Kele – The Singing Winds Pt. 3

Das aus Lockdown-Spaziergängen entstandene Elemente-Projekt hat sich längst aus der Pandemie in den zurückgekehrten Alltag gerettet. The Singing Winds Pt. 3 grätscht seinen Vorgängern dort zwar titeltechnisch ins Getriebe, findet sonst aber zu den Stärken der Anfänge zurück.
Nach dem extrovertierten und gleichzeitig enervierenden The Flames Pt. 2 von 2023 spannt Kele mit The Singing Winds Pt. 3 durch eine subtilere Vorgehensweise den Bogen in aktiven Bloc Party-Zeiten ein gutes Stück weit zurück zu The Waves Pt. 1, wobei der grundlegende MO des Projekts auch jenseits der zwangsweisen Corona-Isolation der selbe bleibt: Okereke beschränkt sich auf seine Stimme und Gitarren, Effektpedale und Indietronica-Beats samt dezenten Synth-Ahnungen, die am Laptop sorgsam verschraubt wurden.

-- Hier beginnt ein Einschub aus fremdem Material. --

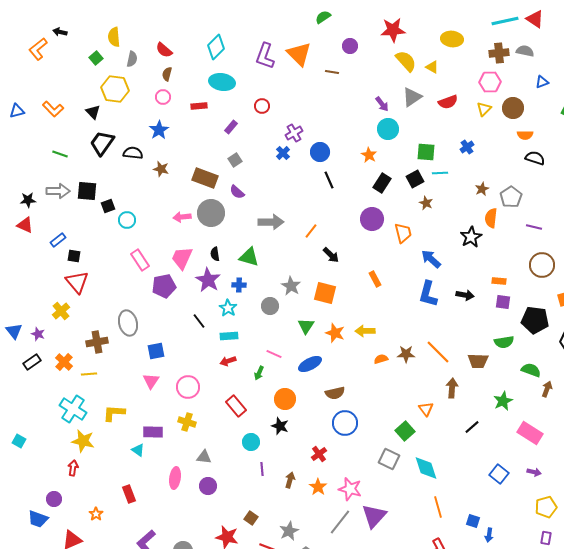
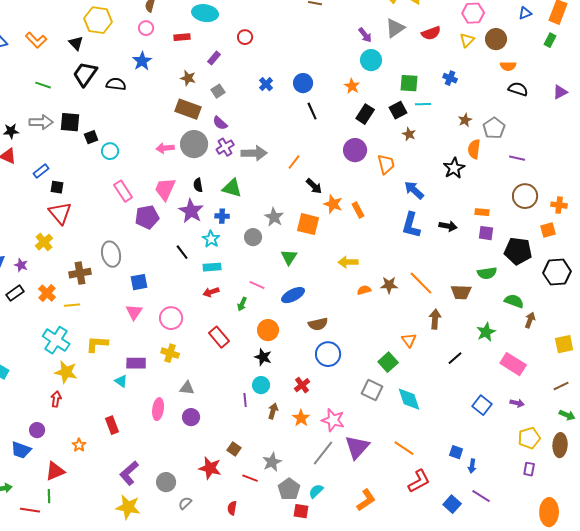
purple cross: (294, 133) -> (225, 147), moved
blue cross: (467, 147) -> (450, 78), turned -32
brown star: (161, 169) -> (188, 78), moved
orange star: (335, 333) -> (333, 204), moved
cyan circle: (251, 442) -> (261, 385), moved
orange line: (438, 507) -> (404, 448), moved, turned -40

Alles ist sparsam und zurückhaltend inszeniert, der Indierock seiner Stammband könnte nunmehr jedoch für viele Ideen Pate gestanden haben, auch wenn (wie beispielsweise in Libra Aquarius Gemini ) die EDM-, Club- und House-Liebe des Briten immer wieder zum Tragen kommen – allerdings durch einen minimalistisch gehaltenen Schleier betrachtet. Ein Setting, das Keles immer noch toller Stimme nicht nur per se steht, sondern diesmal auch ansatzweise wieder in besserem Songmaterial als zuletzt mündet.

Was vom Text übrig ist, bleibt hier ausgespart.